Original image for Yen threshold segmentation

Output Image

Output image

Segmented image using automatic Yen threshold

The Code

python
import pathlib

from telekinesis import cornea
from datatypes import io

DATA_DIR = pathlib.Path("path/to/telekinesis-data")

# Load image as grayscale
filepath = str(DATA_DIR / "images" / "bolts_and_ nuts_white_bg.jpg")
image = io.load_image(filepath=filepath, as_gray=True)

# Perform Yen threshold segmentation
result = cornea.segment_image_using_yen_threshold(
    image=image,
)

# Access results
annotation = result["annotation"].to_dict()
mask = annotation['labeled_mask']

The Explanation of the Code

Yen threshold automatically finds the optimal threshold by analyzing the image histogram using Yen's criterion function, which can sometimes perform better than Otsu for certain image types.

The code begins by importing the required modules and loading a grayscale image:

python
import pathlib

from telekinesis import cornea
from datatypes import io

DATA_DIR = pathlib.Path("path/to/telekinesis-data")
filepath = str(DATA_DIR / "images" / "bolts_and_ nuts_white_bg.jpg")
image = io.load_image(filepath=filepath, as_gray=True)

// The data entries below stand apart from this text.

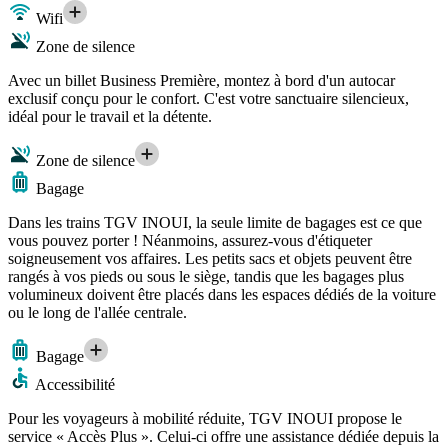
Wifi
Zone de silence
Avec un billet Business Première, montez à bord d'un autocar
exclusif conçu pour le confort. C'est votre sanctuaire silencieux,
idéal pour le travail et la détente.
Zone de silence
Bagage
Dans les trains TGV INOUI, la seule limite de bagages est ce que
vous pouvez porter ! Néanmoins, assurez-vous d'étiqueter
soigneusement vos affaires. Les petits sacs et objets peuvent être
rangés à vos pieds ou sous le siège, tandis que les bagages plus
volumineux doivent être placés dans les espaces dédiés de la voiture
ou le long de l'allée centrale.
Bagage
Accessibilité
Pour les voyageurs à mobilité réduite, TGV INOUI propose le
service « Accès Plus ». Celui-ci offre une assistance dédiée depuis la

Yen threshold segmentation is applied. No threshold value needs to be specified:

python
result = cornea.segment_image_using_yen_threshold(
    image=image,
)

The function returns a dictionary containing an annotation object in COCO panoptic format. Extract the mask as follows:

python
annotation = result["annotation"].to_dict()
mask = annotation['labeled_mask']

Running the Example

Runnable examples are available in the Telekinesis examples repository. Follow the README in that repository to set up the environment. Once set up, you can run this specific example with:

bash
cd telekinesis-examples
python examples/cornea_examples.py --example segment_image_using_yen_threshold

How to Tune the Parameters

The segment_image_using_yen_threshold Skill has no tunable parameters - the threshold is automatically determined.

TIP

Best practice: Try both Otsu and Yen threshold methods on your images to see which performs better. Yen may work better for certain histogram shapes.

Where to Use the Skill in a Pipeline

Segment Image Using Yen Threshold is commonly used in the following pipelines:

  • Automatic thresholding - When Otsu doesn't work well
  • Alternative to Otsu - For images with specific histogram characteristics
  • Document processing - Text extraction
  • Quality control - Automatic defect detection

A typical pipeline for automatic thresholding looks as follows:

python
from telekinesis import cornea
from datatypes import io

# 1. Load the image (as grayscale)
image = io.load_image(filepath=..., as_gray=True)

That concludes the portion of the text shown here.